1971: The company acquires Gulf Oil Corporation's agrichemical operations.
1972: The company buys Agrico Chemical Company.
1994: Williams sells its subsidiary WilTel for $2.5 billion.
1999: Subsidiary Williams Communications Group goes public.
The Williams Companies, Inc., is the largest interstate natural gas supplier in the United States. Rivaling its pipeline network in importance is its communications network: The Williams Communications Group, 86 percent owned by the parent company, offers wholesale long distance service. Its subsidiaries include Global Access, an audio- and videoconferencing service, and Vyvx, a transmission service for broadcast and cable networks. With the purchase of MAPCO in 1998, Williams also entered the refining business and the convenience store market.
Williams traces its history to 1908, when brothers S. Miller Williams, Jr. and David R. Williams were working for a construction contractor who had an order to pave sidewalks in Fort Smith, Arkansas. The contractor pulled out when funding for the project was delayed, but the Williams brothers decided to take care of the job themselves. They stayed in the construction business after the Fort Smith job, making their headquarters in that city and working under the name The Williams Brothers Corporation. Eventually, they established steel pipeline construction as their specialty, and in 1924 they moved to Tulsa, Oklahoma, in the heart of oil and gas country.
Williams Brothers remained a family-run business, small and privately held, for the next 25 years. Although the company maintained its headquarters in Tulsa, the petroleum and natural gas industries were not its only customers. When Miller and David's nephew, John H. Williams, joined the firm just after the bombing of Pearl Harbor, his first job was to help lay a water line for the U.S. Navy between Homestead and Key West in Florida.
In 1949 the Williams brothers decided to sell the company to their nephew John and his brother Charles, David Williams, Jr., David's son, and six middle managers. The new owners reincorporated under the name Williams Brothers Company, with initial capitalization of $25,000, and bought the old Williams Brothers's construction equipment for $3 million in debt. John Williams, who put up $5,000, was named president and CEO. Although only 30 years old, he had led an unusual and varied life. Born and raised in Havana, where his father was a distributor for a number of U.S. companies, he did not learn English until he was five years old. His uncles paid his expenses at Yale, from which he received a degree in engineering in 1940. In 1942, during World War II, he left Williams Brothers to join the navy. He returned to the family firm in 1946.
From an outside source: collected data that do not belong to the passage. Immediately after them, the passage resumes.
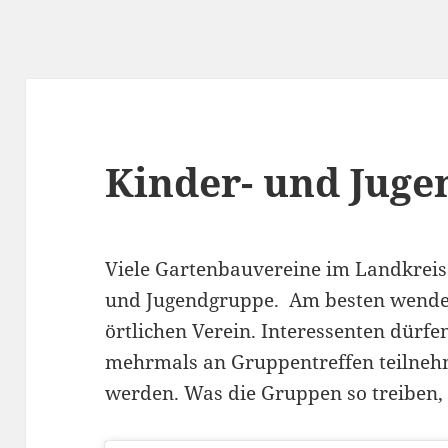
Kinder- und Jug
Viele Gartenbauvereine im Landkreis 
und Jugendgruppe. Am besten wenden 
örtlichen Verein. Interessenten dürfe
mehrmals an Gruppentreffen teilnehme
werden. Was die Gruppen so treiben,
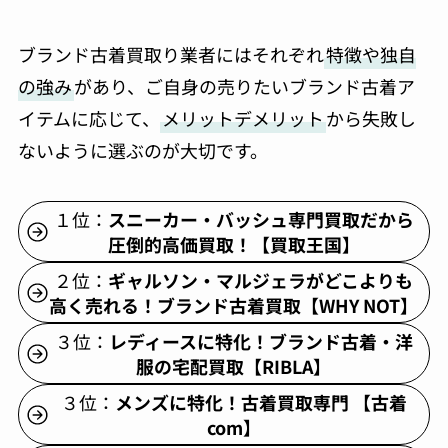
ブランド古着買取り業者にはそれぞれ
特徴や独自
の強み
があり、ご自身の売りたいブランド古着ア
イテムに応じて、
メリットデメリット
から失敗し
ないように選ぶのが大切です。
１位：
スニーカー・バッシュ専門買取だから
圧倒的高価買取！【買取王国】
２位：
ギャルソン・マルジェラがどこよりも
高く売れる！ブランド古着買取【WHY NOT】
３位：
レディースに特化！ブランド古着・洋
服の宅配買取【RIBLA】
３位：
メンズに特化！古着買取専門 【古着
com】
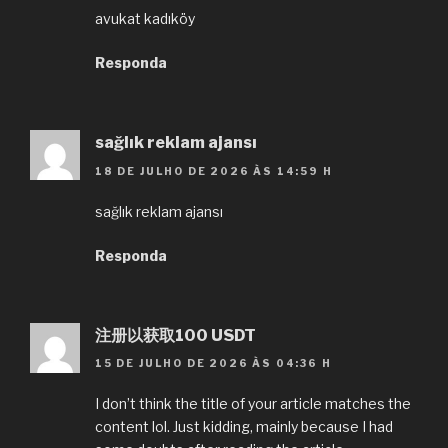
avukat kadıköy
Responda
sağlık reklam ajansı
18 DE JULHO DE 2026 ÀS 14:59 H
sağlık reklam ajansı
Responda
注册以获取100 USDT
15 DE JULHO DE 2026 ÀS 04:36 H
I don’t think the title of your article matches the
content lol. Just kidding, mainly because I had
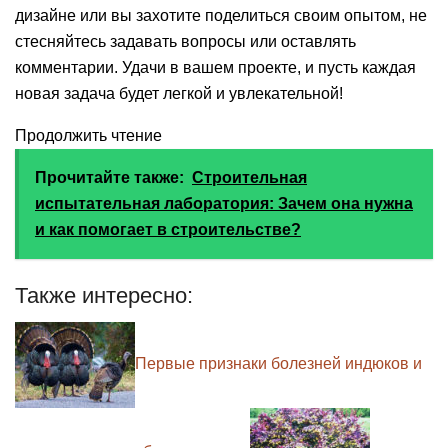
дизайне или вы захотите поделиться своим опытом, не
стесняйтесь задавать вопросы или оставлять
комментарии. Удачи в вашем проекте, и пусть каждая
новая задача будет легкой и увлекательной!
Продолжить чтение
Прочитайте также:
Строительная
испытательная лаборатория: Зачем она нужна
и как помогает в строительстве?
Также интересно:
Первые признаки болезней индюков и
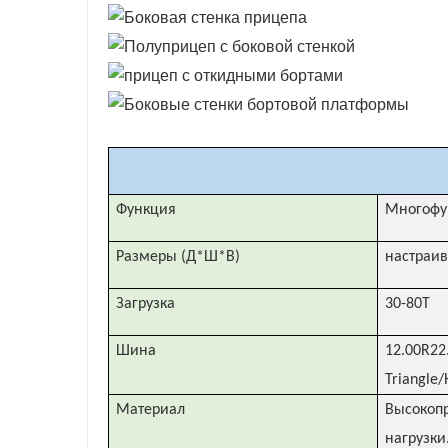
Функция
Многофу
Размеры (Д*Ш*В)
настраи
Загрузка
30-80Т
Шина
12.00R2
Triangle
Материал
Высокопр
нагрузки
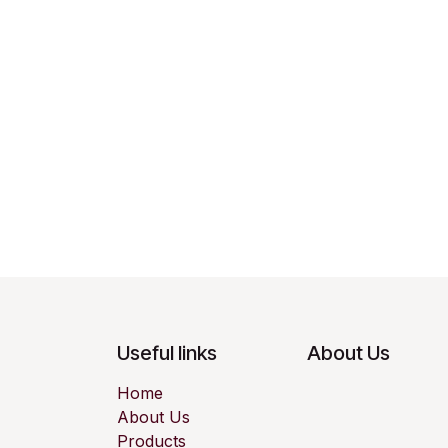
Useful links
About Us
Home
About Us
Products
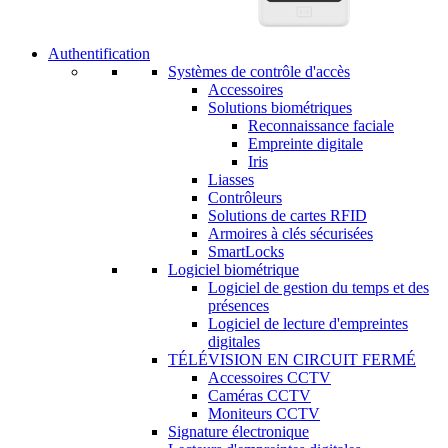
Authentification
Systèmes de contrôle d'accès
Accessoires
Solutions biométriques
Reconnaissance faciale
Empreinte digitale
Iris
Liasses
Contrôleurs
Solutions de cartes RFID
Armoires à clés sécurisées
SmartLocks
Logiciel biométrique
Logiciel de gestion du temps et des
présences
Logiciel de lecture d'empreintes
digitales
TÉLÉVISION EN CIRCUIT FERMÉ
Accessoires CCTV
Caméras CCTV
Moniteurs CCTV
Signature électronique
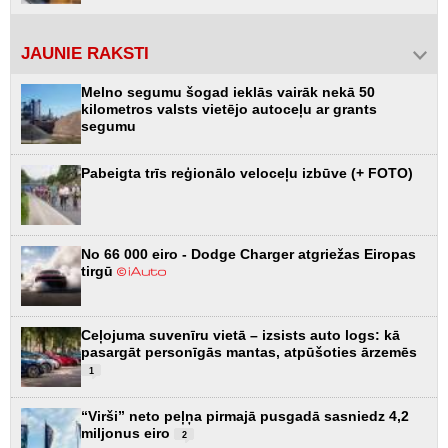
JAUNIE RAKSTI
Melno segumu šogad ieklās vairāk nekā 50
kilometros valsts vietējo autoceļu ar grants
segumu
Pabeigta trīs reģionālo veloceļu izbūve (+ FOTO)
No 66 000 eiro - Dodge Charger atgriežas Eiropas
tirgū
Ceļojuma suvenīru vietā – izsists auto logs: kā
pasargāt personīgās mantas, atpūšoties ārzemēs
1
“Virši” neto peļņa pirmajā pusgadā sasniedz 4,2
miljonus eiro
2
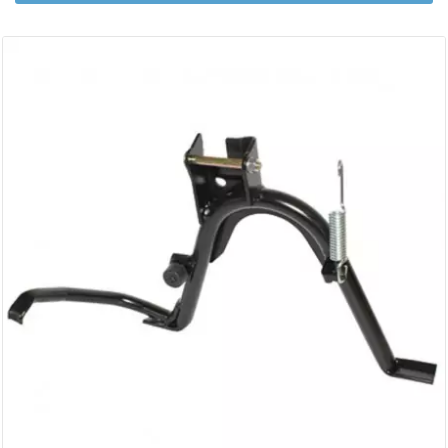
AUVRAY
AVOC
AXWIN
b
BANDO
BARIKIT
BCD
BELGOM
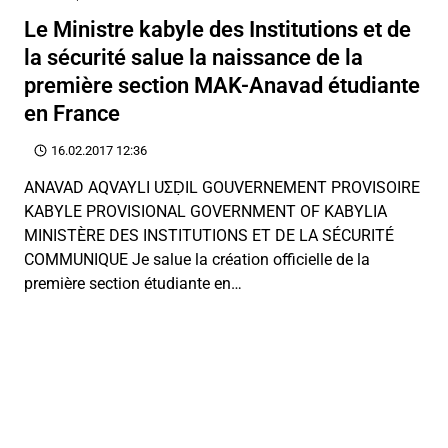
Le Ministre kabyle des Institutions et de
la sécurité salue la naissance de la
première section MAK-Anavad étudiante
en France
16.02.2017 12:36
ANAVAD AQVAYLI UΣḌIL GOUVERNEMENT PROVISOIRE
KABYLE PROVISIONAL GOVERNMENT OF KABYLIA
MINISTÈRE DES INSTITUTIONS ET DE LA SÉCURITÉ
COMMUNIQUE Je salue la création officielle de la
première section étudiante en…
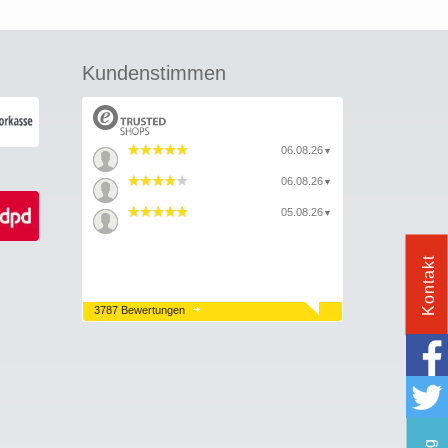
Kundenstimmen
06.08.26
▼
06.08.26
▼
05.08.26
▼
Kontakt
3787 Bewertungen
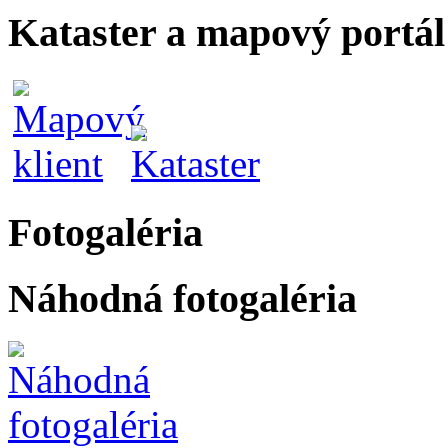
Kataster a mapový portál
Fotogaléria
Náhodná fotogaléria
The new Williams Brothers' first job ended with unfortunate results. The company had received a $7.5 million contract to build a pipeline from Baton Rouge, Louisiana to Greensboro, North Carolina, but flooding caused by unusually heavy rains damaged the company's equipment, and the company actually lost $800,000 on the job. Within five years, however, it had made enough money to pay off its initial debt. In 1957, with a net worth of $8 million, it went public.
By the early 1960s Williams Brothers had established itself as a leader in its field, but a severe slump in the demand for new pipelines threatened its profitability. In 1963 the company lost $4 million on its domestic operations, and only strong overseas business limited its overall net loss to $500,000.
Diversification and Expansion in the 1960s and 1970s
John Williams saw his first big opportunity to diversify in 1965, when he spotted an article in the Wall Street Journal, announcing that Great Lakes Pipe Line Company was for sale. Great Lakes Pipe Line had been founded in 1930 by a consortium of eight U.S. oil companies--Continental Oil Company, Sunray DX Oil Company, Skelly Oil Company, Texaco, Union Oil Company of California, Sinclair Oil, Cities Service, and Phillips Petroleum&mdashø service the Midwest. A recent federal consent decree limiting Great Lakes's profit to seven percent convinced the owners that their resources were better spent elsewhere. The Williamses, for their part, believed that they could run the pipeline better than the oil companies, and Williams Brothers was one of the first parties to offer a bid. It was the only one left standing when the dust settled.
The Great Lakes pipeline network was the longest in the United States, consisting of 6,228 miles of pipe and 20 terminals. Its purchase price was $287.6 million. Williams Brothers' net worth in 1965 was $27 million. In lining up the financing for the deal, the company had to borrow almost the entire amount, making it a leveraged buyout (LBO) that would be audacious even by the standards of the LBO mania that would grip Wall Street 20 years later. Williams Brothers paid only $1.6 million of its own cash for Great Lakes Pipe Line.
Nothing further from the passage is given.